Segment Start: DATA SUPPLIED
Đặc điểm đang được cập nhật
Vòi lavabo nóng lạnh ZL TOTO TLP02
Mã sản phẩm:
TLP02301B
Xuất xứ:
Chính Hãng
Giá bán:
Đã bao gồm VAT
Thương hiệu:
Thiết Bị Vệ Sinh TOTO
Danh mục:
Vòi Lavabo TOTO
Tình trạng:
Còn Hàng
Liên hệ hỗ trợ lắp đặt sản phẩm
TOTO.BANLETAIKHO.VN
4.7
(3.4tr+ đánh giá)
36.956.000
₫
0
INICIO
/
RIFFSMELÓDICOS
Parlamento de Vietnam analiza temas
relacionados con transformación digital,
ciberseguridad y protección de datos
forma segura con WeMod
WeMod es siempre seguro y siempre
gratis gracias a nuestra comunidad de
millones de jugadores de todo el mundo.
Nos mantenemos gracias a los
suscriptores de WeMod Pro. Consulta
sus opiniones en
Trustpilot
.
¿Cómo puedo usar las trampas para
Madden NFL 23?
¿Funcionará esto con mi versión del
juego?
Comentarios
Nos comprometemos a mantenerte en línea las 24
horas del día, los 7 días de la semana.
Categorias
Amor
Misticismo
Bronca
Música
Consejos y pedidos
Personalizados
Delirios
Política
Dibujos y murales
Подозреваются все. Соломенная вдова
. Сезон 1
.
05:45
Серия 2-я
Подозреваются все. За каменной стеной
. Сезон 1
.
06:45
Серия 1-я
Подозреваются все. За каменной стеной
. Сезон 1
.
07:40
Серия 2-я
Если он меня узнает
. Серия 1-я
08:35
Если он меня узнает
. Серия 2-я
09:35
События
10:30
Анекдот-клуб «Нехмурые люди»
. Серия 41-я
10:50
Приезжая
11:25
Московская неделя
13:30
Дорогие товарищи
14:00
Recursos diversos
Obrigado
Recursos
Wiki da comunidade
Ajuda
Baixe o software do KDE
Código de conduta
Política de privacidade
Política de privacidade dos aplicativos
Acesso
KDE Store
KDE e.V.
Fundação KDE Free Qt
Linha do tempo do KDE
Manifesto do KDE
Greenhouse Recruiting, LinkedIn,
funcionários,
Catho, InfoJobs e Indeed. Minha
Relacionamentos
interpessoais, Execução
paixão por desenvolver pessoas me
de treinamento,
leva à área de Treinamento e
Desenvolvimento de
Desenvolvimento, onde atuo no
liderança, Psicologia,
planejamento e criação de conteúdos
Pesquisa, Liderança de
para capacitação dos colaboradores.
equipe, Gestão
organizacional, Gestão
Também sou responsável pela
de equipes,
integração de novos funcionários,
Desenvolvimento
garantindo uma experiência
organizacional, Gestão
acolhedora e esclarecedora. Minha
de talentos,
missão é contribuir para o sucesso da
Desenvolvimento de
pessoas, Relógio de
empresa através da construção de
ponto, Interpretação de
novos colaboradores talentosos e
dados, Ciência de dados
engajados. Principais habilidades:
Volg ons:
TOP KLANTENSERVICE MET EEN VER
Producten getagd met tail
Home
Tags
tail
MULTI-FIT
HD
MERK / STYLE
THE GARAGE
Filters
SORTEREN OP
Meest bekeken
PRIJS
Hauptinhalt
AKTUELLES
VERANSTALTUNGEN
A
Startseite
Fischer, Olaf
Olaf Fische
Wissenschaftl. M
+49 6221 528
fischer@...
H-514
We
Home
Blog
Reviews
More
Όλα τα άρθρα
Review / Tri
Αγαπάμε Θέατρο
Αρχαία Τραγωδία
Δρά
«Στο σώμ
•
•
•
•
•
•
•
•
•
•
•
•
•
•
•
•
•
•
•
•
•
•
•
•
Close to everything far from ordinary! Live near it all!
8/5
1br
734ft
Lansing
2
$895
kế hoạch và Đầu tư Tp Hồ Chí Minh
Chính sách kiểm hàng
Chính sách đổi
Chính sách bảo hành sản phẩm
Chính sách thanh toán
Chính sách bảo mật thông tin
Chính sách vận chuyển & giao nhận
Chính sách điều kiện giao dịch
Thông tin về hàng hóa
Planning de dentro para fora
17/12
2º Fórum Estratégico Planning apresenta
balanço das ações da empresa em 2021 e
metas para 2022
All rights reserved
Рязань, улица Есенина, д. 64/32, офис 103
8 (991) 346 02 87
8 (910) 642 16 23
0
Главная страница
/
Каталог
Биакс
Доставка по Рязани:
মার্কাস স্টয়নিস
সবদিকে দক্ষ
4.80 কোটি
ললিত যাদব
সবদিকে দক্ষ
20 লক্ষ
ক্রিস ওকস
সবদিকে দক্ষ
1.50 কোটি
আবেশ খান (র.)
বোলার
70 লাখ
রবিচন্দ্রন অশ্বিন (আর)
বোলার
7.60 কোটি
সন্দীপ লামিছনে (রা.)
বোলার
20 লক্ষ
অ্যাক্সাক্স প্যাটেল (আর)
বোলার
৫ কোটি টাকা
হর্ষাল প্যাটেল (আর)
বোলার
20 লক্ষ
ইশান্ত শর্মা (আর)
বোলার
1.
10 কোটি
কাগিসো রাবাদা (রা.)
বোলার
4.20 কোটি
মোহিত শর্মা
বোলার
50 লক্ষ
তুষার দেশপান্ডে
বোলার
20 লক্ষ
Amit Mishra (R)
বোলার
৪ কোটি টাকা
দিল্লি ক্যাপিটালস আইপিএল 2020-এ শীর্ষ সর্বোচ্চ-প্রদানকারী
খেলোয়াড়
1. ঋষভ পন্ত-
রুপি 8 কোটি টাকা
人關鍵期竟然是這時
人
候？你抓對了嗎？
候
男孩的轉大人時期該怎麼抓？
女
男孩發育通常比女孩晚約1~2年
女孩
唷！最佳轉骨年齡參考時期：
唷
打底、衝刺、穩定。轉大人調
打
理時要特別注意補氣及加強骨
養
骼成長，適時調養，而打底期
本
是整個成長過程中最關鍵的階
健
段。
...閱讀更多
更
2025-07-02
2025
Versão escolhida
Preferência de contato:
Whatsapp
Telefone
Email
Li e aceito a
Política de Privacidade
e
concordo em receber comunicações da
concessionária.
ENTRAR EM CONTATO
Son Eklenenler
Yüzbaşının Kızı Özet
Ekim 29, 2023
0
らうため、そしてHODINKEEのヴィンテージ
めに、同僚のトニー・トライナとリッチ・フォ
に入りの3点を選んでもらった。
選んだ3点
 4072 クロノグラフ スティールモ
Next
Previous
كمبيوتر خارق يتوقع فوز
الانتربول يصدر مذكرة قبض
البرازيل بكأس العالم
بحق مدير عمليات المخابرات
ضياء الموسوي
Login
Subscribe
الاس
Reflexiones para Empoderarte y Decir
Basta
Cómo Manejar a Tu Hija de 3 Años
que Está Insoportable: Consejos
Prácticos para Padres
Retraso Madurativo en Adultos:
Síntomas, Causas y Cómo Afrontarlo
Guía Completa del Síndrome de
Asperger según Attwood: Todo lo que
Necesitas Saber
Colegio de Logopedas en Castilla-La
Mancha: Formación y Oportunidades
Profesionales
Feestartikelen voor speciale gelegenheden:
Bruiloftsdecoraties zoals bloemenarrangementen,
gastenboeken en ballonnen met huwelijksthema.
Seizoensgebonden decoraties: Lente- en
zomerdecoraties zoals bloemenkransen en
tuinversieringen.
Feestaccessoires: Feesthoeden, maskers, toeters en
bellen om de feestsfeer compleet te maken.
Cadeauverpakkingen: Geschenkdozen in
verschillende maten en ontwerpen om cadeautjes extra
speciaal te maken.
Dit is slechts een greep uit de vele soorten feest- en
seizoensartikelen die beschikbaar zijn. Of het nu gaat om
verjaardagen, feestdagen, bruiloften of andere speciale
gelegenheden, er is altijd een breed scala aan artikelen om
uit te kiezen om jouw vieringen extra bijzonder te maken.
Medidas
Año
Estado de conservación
Segment End: DATA SUPPLIED
DESCRIPTION OF THE TASK »
Write out the whole listing again, exactly as it stands.

PROBLEM SOLUTION »
Đặc điểm đang được cập nhật
Vòi lavabo nóng lạnh ZL TOTO TLP02
Mã sản phẩm:
TLP02301B
Xuất xứ:
Chính Hãng
Giá bán:
Đã bao gồm VAT
Thương hiệu:
Thiết Bị Vệ Sinh TOTO
Danh mục:
Vòi Lavabo TOTO
Tình trạng:
Còn Hàng
Liên hệ hỗ trợ lắp đặt sản phẩm
TOTO.BANLETAIKHO.VN
4.7
(3.4tr+ đánh giá)
36.956.000
₫
0
INICIO
/
RIFFSMELÓDICOS
Parlamento de Vietnam analiza temas
relacionados con transformación digital,
ciberseguridad y protección de datos
forma segura con WeMod
WeMod es siempre seguro y siempre
gratis gracias a nuestra comunidad de
millones de jugadores de todo el mundo.
Nos mantenemos gracias a los
suscriptores de WeMod Pro. Consulta
sus opiniones en
Trustpilot
.
¿Cómo puedo usar las trampas para
Madden NFL 23?
¿Funcionará esto con mi versión del
juego?
Comentarios
Nos comprometemos a mantenerte en línea las 24
horas del día, los 7 días de la semana.
Categorias
Amor
Misticismo
Bronca
Música
Consejos y pedidos
Personalizados
Delirios
Política
Dibujos y murales
Подозреваются все. Соломенная вдова
. Сезон 1
.
05:45
Серия 2-я
Подозреваются все. За каменной стеной
. Сезон 1
.
06:45
Серия 1-я
Подозреваются все. За каменной стеной
. Сезон 1
.
07:40
Серия 2-я
Если он меня узнает
. Серия 1-я
08:35
Если он меня узнает
. Серия 2-я
09:35
События
10:30
Анекдот-клуб «Нехмурые люди»
. Серия 41-я
10:50
Приезжая
11:25
Московская неделя
13:30
Дорогие товарищи
14:00
Recursos diversos
Obrigado
Recursos
Wiki da comunidade
Ajuda
Baixe o software do KDE
Código de conduta
Política de privacidade
Política de privacidade dos aplicativos
Acesso
KDE Store
KDE e.V.
Fundação KDE Free Qt
Linha do tempo do KDE
Manifesto do KDE
Greenhouse Recruiting, LinkedIn,
funcionários,
Catho, InfoJobs e Indeed. Minha
Relacionamentos
interpessoais, Execução
paixão por desenvolver pessoas me
de treinamento,
leva à área de Treinamento e
Desenvolvimento de
Desenvolvimento, onde atuo no
liderança, Psicologia,
planejamento e criação de conteúdos
Pesquisa, Liderança de
para capacitação dos colaboradores.
equipe, Gestão
organizacional, Gestão
Também sou responsável pela
de equipes,
integração de novos funcionários,
Desenvolvimento
garantindo uma experiência
organizacional, Gestão
acolhedora e esclarecedora. Minha
de talentos,
missão é contribuir para o sucesso da
Desenvolvimento de
pessoas, Relógio de
empresa através da construção de
ponto, Interpretação de
novos colaboradores talentosos e
dados, Ciência de dados
engajados. Principais habilidades:
Volg ons:
TOP KLANTENSERVICE MET EEN VER
Producten getagd met tail
Home
Tags
tail
MULTI-FIT
HD
MERK / STYLE
THE GARAGE
Filters
SORTEREN OP
Meest bekeken
PRIJS
Hauptinhalt
AKTUELLES
VERANSTALTUNGEN
A
Startseite
Fischer, Olaf
Olaf Fische
Wissenschaftl. M
+49 6221 528
fischer@...
H-514
We
Home
Blog
Reviews
More
Όλα τα άρθρα
Review / Tri
Αγαπάμε Θέατρο
Αρχαία Τραγωδία
Δρά
«Στο σώμ
•
•
•
•
•
•
•
•
•
•
•
•
•
•
•
•
•
•
•
•
•
•
•
•
Close to everything far from ordinary! Live near it all!
8/5
1br
734ft
Lansing
2
$895
kế hoạch và Đầu tư Tp Hồ Chí Minh
Chính sách kiểm hàng
Chính sách đổi
Chính sách bảo hành sản phẩm
Chính sách thanh toán
Chính sách bảo mật thông tin
Chính sách vận chuyển & giao nhận
Chính sách điều kiện giao dịch
Thông tin về hàng hóa
Planning de dentro para fora
17/12
2º Fórum Estratégico Planning apresenta
balanço das ações da empresa em 2021 e
metas para 2022
All rights reserved
Рязань, улица Есенина, д. 64/32, офис 103
8 (991) 346 02 87
8 (910) 642 16 23
0
Главная страница
/
Каталог
Биакс
Доставка по Рязани:
মার্কাস স্টয়নিস
সবদিকে দক্ষ
4.80 কোটি
ললিত যাদব
সবদিকে দক্ষ
20 লক্ষ
ক্রিস ওকস
সবদিকে দক্ষ
1.50 কোটি
আবেশ খান (র.)
বোলার
70 লাখ
রবিচন্দ্রন অশ্বিন (আর)
বোলার
7.60 কোটি
সন্দীপ লামিছনে (রা.)
বোলার
20 লক্ষ
অ্যাক্সাক্স প্যাটেল (আর)
বোলার
৫ কোটি টাকা
হর্ষাল প্যাটেল (আর)
বোলার
20 লক্ষ
ইশান্ত শর্মা (আর)
বোলার
1.
10 কোটি
কাগিসো রাবাদা (রা.)
বোলার
4.20 কোটি
মোহিত শর্মা
বোলার
50 লক্ষ
তুষার দেশপান্ডে
বোলার
20 লক্ষ
Amit Mishra (R)
বোলার
৪ কোটি টাকা
দিল্লি ক্যাপিটালস আইপিএল 2020-এ শীর্ষ সর্বোচ্চ-প্রদানকারী
খেলোয়াড়
1. ঋষভ পন্ত-
রুপি 8 কোটি টাকা
人關鍵期竟然是這時
人
候？你抓對了嗎？
候
男孩的轉大人時期該怎麼抓？
女
男孩發育通常比女孩晚約1~2年
女孩
唷！最佳轉骨年齡參考時期：
唷
打底、衝刺、穩定。轉大人調
打
理時要特別注意補氣及加強骨
養
骼成長，適時調養，而打底期
本
是整個成長過程中最關鍵的階
健
段。
...閱讀更多
更
2025-07-02
2025
Versão escolhida
Preferência de contato:
Whatsapp
Telefone
Email
Li e aceito a
Política de Privacidade
e
concordo em receber comunicações da
concessionária.
ENTRAR EM CONTATO
Son Eklenenler
Yüzbaşının Kızı Özet
Ekim 29, 2023
0
らうため、そしてHODINKEEのヴィンテージ
めに、同僚のトニー・トライナとリッチ・フォ
に入りの3点を選んでもらった。
選んだ3点
 4072 クロノグラフ スティールモ
Next
Previous
كمبيوتر خارق يتوقع فوز
الانتربول يصدر مذكرة قبض
البرازيل بكأس العالم
بحق مدير عمليات المخابرات
ضياء الموسوي
Login
Subscribe
الاس
Reflexiones para Empoderarte y Decir
Basta
Cómo Manejar a Tu Hija de 3 Años
que Está Insoportable: Consejos
Prácticos para Padres
Retraso Madurativo en Adultos:
Síntomas, Causas y Cómo Afrontarlo
Guía Completa del Síndrome de
Asperger según Attwood: Todo lo que
Necesitas Saber
Colegio de Logopedas en Castilla-La
Mancha: Formación y Oportunidades
Profesionales
Feestartikelen voor speciale gelegenheden:
Bruiloftsdecoraties zoals bloemenarrangementen,
gastenboeken en ballonnen met huwelijksthema.
Seizoensgebonden decoraties: Lente- en
zomerdecoraties zoals bloemenkransen en
tuinversieringen.
Feestaccessoires: Feesthoeden, maskers, toeters en
bellen om de feestsfeer compleet te maken.
Cadeauverpakkingen: Geschenkdozen in
verschillende maten en ontwerpen om cadeautjes extra
speciaal te maken.
Dit is slechts een greep uit de vele soorten feest- en
seizoensartikelen die beschikbaar zijn. Of het nu gaat om
verjaardagen, feestdagen, bruiloften of andere speciale
gelegenheden, er is altijd een breed scala aan artikelen om
uit te kiezen om jouw vieringen extra bijzonder te maken.
Medidas
Año
Estado de conservación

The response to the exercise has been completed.